In TOPIC, teriflunomide 14 mg was associated with significantly smaller changes in cortical gray matter volume versus placebo at months 6–24 [26]. Also, greater magnitude of cortical gray matter BVL was associated with a higher risk of conversion to clinically definite MS [26]. ASCLEPIOS I and II reported similar annual rates of BVL between teriflunomide and ofatumumab, based on assessments of percent brain volume change from baseline performed at 12 and 24 months [46]. In comparison, the real-world Teri-RADAR study described significantly reduced annualized percent whole BVL at 24 months compared with DMF (median change, -0.1 vs -0.5; p = 0.0212) [82]. The consistency of these data suggest teriflunomide may reduce BVL in patients with relapsing forms of MS, which is corroborated in the consistent effects seen in reduction of disability worsening and improvement of quality-of-life measures. Future efforts should explore whether these observations are potentially related to teriflunomide's effect on diffuse and/or chronic smoldering inflammation [83].

Regulatory affairs

Teriflunomide is approved in more than 80 countries as of January 2021. US approval for the treatment of relapsing forms of MS includes clinically isolated syndrome, RRMS and active secondary progressive disease, in adults. Both 7- and 14-mg doses are approved in the US, whereas approval in other countries is only for the 14-mg dose. In the EU, teriflunomide is indicated for the treatment of adults with RRMS.

Conclusion

Clinical trials of teriflunomide treatment lasting up to 9 years in adults with relapsing forms of MS or with a first clinical episode suggestive of MS consistently demonstrated lasting improvements in disease measures such as ARR, disability worsening and MRI outcomes. Data from the clinical development program have now been supplemented by real-world evidence and comparisons with other DMTs in patients with relapsing forms of MS. Treatment safety and tolerability in these studies has been consistent with that seen in the clinical development program, further supporting the long-term safety and tolerability of teriflunomide. The pediatric TERIKIDS recently reported efficacy and safety results similar to those seen in adult studies, in which time to relapse and MRI activity were reduced with teriflunomide versus placebo with no unexpected safety signals.

Consistently, teriflunomide has demonstrated a significant impact on disability progression and brain atrophy across clinical trials and real-world studies starting early in the disease course. This suggests teriflunomide targets the neurodegenerative process in addition to the well-characterized effect on focal inflammation.

Patient-reported outcomes from Teri-PRO and other observational studies suggest high overall patient satisfaction with teriflunomide, both in patients new to DMTs and in those who switch from another DMT. Patients previously treated with other DMTs report particularly high treatment satisfaction related to convenience and side effects.

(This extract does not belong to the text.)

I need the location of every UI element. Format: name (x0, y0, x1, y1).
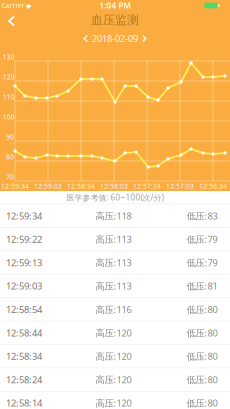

Preliminary evidence suggests teriflunomide supports an immune antiviral response, in contrast to other DMTs that may increase susceptibility for viral infections. Initial case reports of patients infected with COVID-19 also suggest teriflunomide does not negatively affect the disease course.

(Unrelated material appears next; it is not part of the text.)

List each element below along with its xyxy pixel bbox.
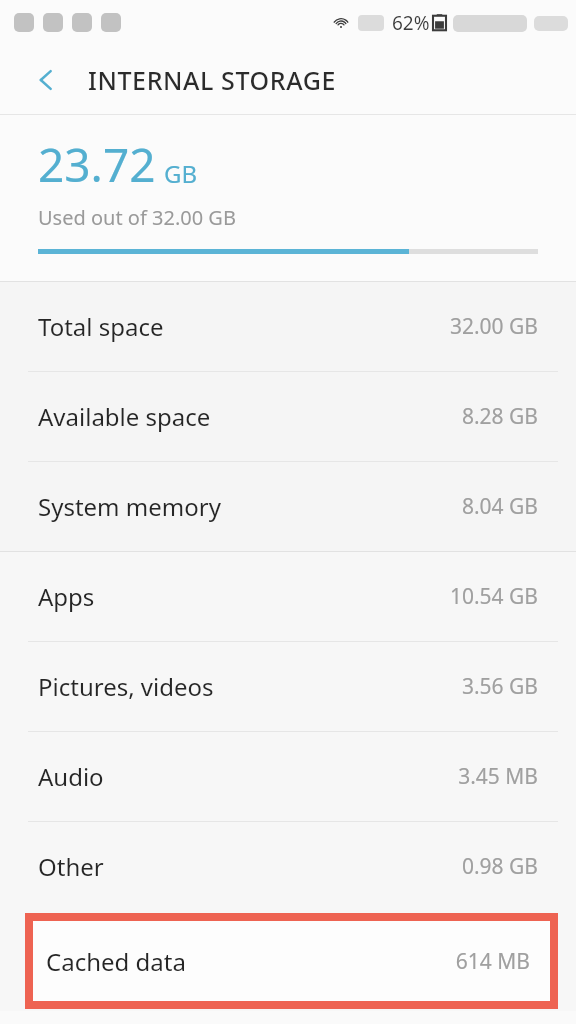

Taken together, these results from recent clinical trial and real-world analyses add to the established safety and efficacy profiles for teriflunomide, further supporting its use in treating relapsing forms of MS.

Future perspective

DMTs have been shown to reduce the risk of focal inflammation, but do not necessarily affect long-term disease progression or patient disability. For many patients, disease continues to progress despite the use of DMTs to control relapses and lesions. Therapeutic options are needed that can address the chronic smoldering inflammation that remains ongoing during remissions, which plays a role in progression of the disease. Given the potential for such therapies to improve quality of life and long-term outcomes for patients with relapsing forms of MS, research may increasingly focus on the pathological drivers of chronic smoldering inflammation in MS and the ability of current or new DMTs to target this underlying disease activity.